Erst vor kurzem hatten Foodwatch und die Deutsche Diabetes Gesellschaft (DDG) den Stopp der EM-Kampagne von Coca-Cola gefordert: weil der Coke-Konzern Kinder zum Kaufen ungesunder Zuckergetränke verlocke.
Das war kein Einzelfall. Der Druck auf die Werbung wächst. Weitere Verbote drohen. Doch welche Rolle spielen dabei eigentlich die Agenturen? Können oder sollen sie mehr Verantwortung für die Werbungtreibenden und deren Produkte übernehmen? GWA-Präsident und Sapient-Nitro-Chef Wolf Ingomar Faecks sagt "ja"; der Verband überarbeitet derzeit seinen Codex. Detmar Karpinski - geschäftsführender Gesellschafter der Agentur KNSK und streitbarer Werber - lehnt dies kategorisch ab.

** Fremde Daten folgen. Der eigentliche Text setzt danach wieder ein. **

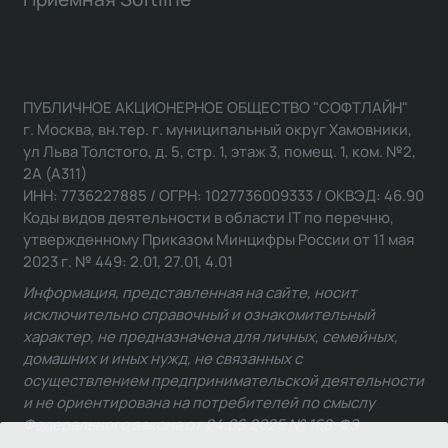
ПУБЛИЧНОЕ АКЦИОНЕРНОЕ ОБЩЕСТВО "СОФТЛАЙН"
г. Москва, вн.тер. г. муниципальный округ Хамовники,
ул Льва Толстого, д. 5, стр. 1, этаж 3, помещ. 1, ком. №2,
2А (А311)
ИНН: 7736227885 / ОГРН: 1027736009333 / ОКВЭД: 46.90
Коды видов деятельности в области IT по перечню,
утвержденному Приказом Минцифры России от 11 мая
2023 г. № 449: 2.01, 27.01, 4.01
Информация, представленная на сайте, носит
исключительно справочный и ознакомительный
характер, не предназначена для личных, семейных,
домашних и иных нужд, не связанных с
осуществлением предпринимательской деятельности
и не ориентирована на потребителей по смыслу
Федерального закона от 24.06.2025 № 168-ФЗ.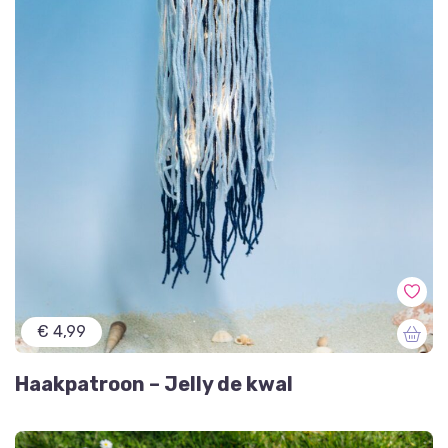
€ 4,99
Haakpatroon – Jelly de kwal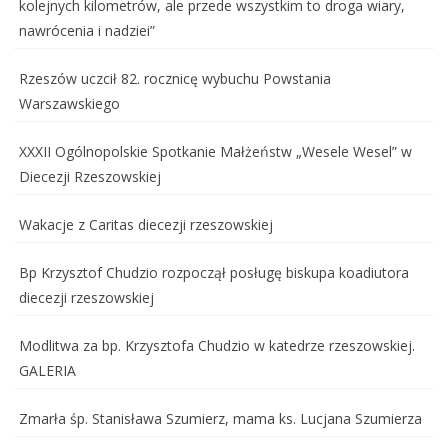
kolejnych kilometrów, ale przede wszystkim to droga wiary,
nawrócenia i nadziei”
Rzeszów uczcił 82. rocznicę wybuchu Powstania
Warszawskiego
XXXII Ogólnopolskie Spotkanie Małżeństw „Wesele Wesel” w
Diecezji Rzeszowskiej
Wakacje z Caritas diecezji rzeszowskiej
Bp Krzysztof Chudzio rozpoczął posługę biskupa koadiutora
diecezji rzeszowskiej
Modlitwa za bp. Krzysztofa Chudzio w katedrze rzeszowskiej.
GALERIA
Zmarła śp. Stanisława Szumierz, mama ks. Lucjana Szumierza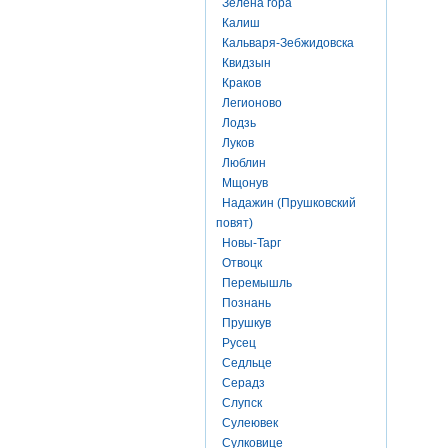
Зелена гора
Калиш
Кальваря-Зебжидовска
Квидзын
Краков
Легионово
Лодзь
Луков
Люблин
Мщонув
Надажин (Прушковский
повят)
Новы-Тарг
Отвоцк
Перемышль
Познань
Прушкув
Русец
Седльце
Серадз
Слупск
Сулеювек
Сулковице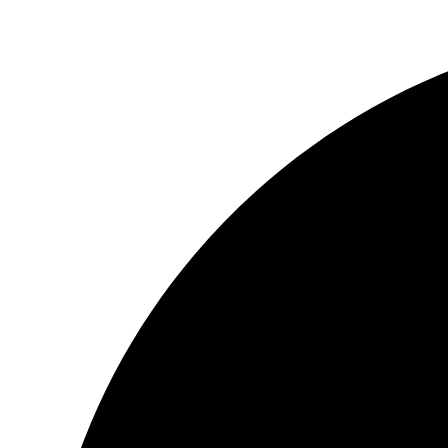
Перейти
к
содержимому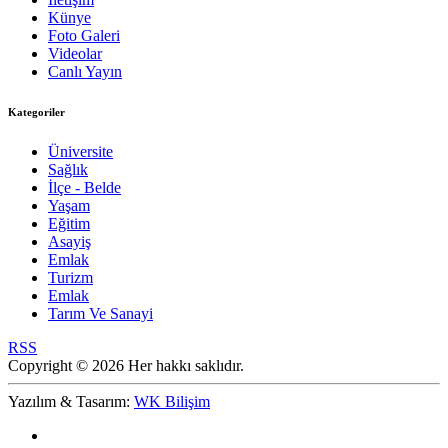
Künye
Foto Galeri
Videolar
Canlı Yayın
Kategoriler
Üniversite
Sağlık
İlçe - Belde
Yaşam
Eğitim
Asayiş
Emlak
Turizm
Emlak
Tarım Ve Sanayi
RSS
Copyright © 2026 Her hakkı saklıdır.
Yazılım & Tasarım:
WK Bilişim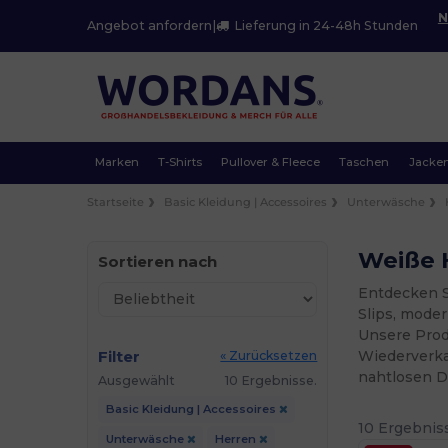
N
Angebot anfordern
|
Lieferung in 24-48h Stunden
Marken
T-Shirts
Pullover & Fleece
Taschen
Jacke
Startseite
Basic Kleidung | Accessoires
Unterwäsche
Weiße 
Sortieren nach
Entdecken S
Slips, mode
Unsere Prod
Filter
Wiederverkau
« Zurücksetzen
nahtlosen D
Ausgewählt
10 Ergebnisse.
Basic Kleidung | Accessoires
10 Ergebnis
Unterwäsche
Herren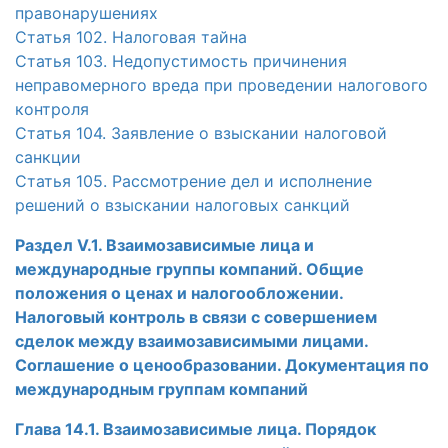
правонарушениях
Статья 102. Налоговая тайна
Статья 103. Недопустимость причинения
неправомерного вреда при проведении налогового
контроля
Статья 104. Заявление о взыскании налоговой
санкции
Статья 105. Рассмотрение дел и исполнение
решений о взыскании налоговых санкций
Раздел V.1. Взаимозависимые лица и
международные группы компаний. Общие
положения о ценах и налогообложении.
Налоговый контроль в связи с совершением
сделок между взаимозависимыми лицами.
Соглашение о ценообразовании. Документация по
международным группам компаний
Глава 14.1. Взаимозависимые лица. Порядок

Wolf Ingomar Faecks' Forderungen an die Agenturen:
Mitdenken: Agenturen, die sich als Berater verstehen, sollten von der reinen Dienstleistungslehre abweichen und nicht einfach umsetzen, was der Kunde sich wünscht. Gerade in einem politischen Umfeld, das der Regulierung von Marketingkommunikation denkbar offen gegenübersteht, lastet eine besondere Verantwortung auf den Agenturen.
Mitgestalten: Kommunikation, die Anlass zu öffentlicher Kritik gibt, schafft auf Kundenseite keine Markenwerte. Positive
Effekte für die Marke des Kunden zu erzielen, ist aber schlicht das zentrale Nutzenversprechen einer Agentur.
Mitfühlen: Natürlich liegt eine Verantwortung auch bei den Unternehmen. Eine Zwiebelsuppe, in der keine Zwiebeln sind, schafft kein Markenvertrauen, sondern führt Verbraucher ebenso in die Irre wie die begleitende Werbung.
Mitverantworten: Nur starke Agenturen begründen ein Kundenverhältnis, das maximalen Nutzen für beide Seiten stiftet. Eine Beziehung, in der die Agentur auf die Rolle des willfährigen Erfüllungsgehilfen reduziert wird, ist für beide Seiten nicht effektiv und selten von Dauer. Also der klare Rat: Agenturen, übernehmt Verantwortung! Kunden, hört auf eure Agenturen!
KNSK-Chef Detmar Karpinski hält den GWA-Ansatz für "naiv":
Wie naiv: Der GWA möchte, dass Agenturen Verantwortung für die Produkte übernehmen, die sie bewerben. Das ist ehrenwert, das ist modern und das bringt sicher viel PR für den GWA und seinen Präsidenten. Aber leider ist es auch naiv.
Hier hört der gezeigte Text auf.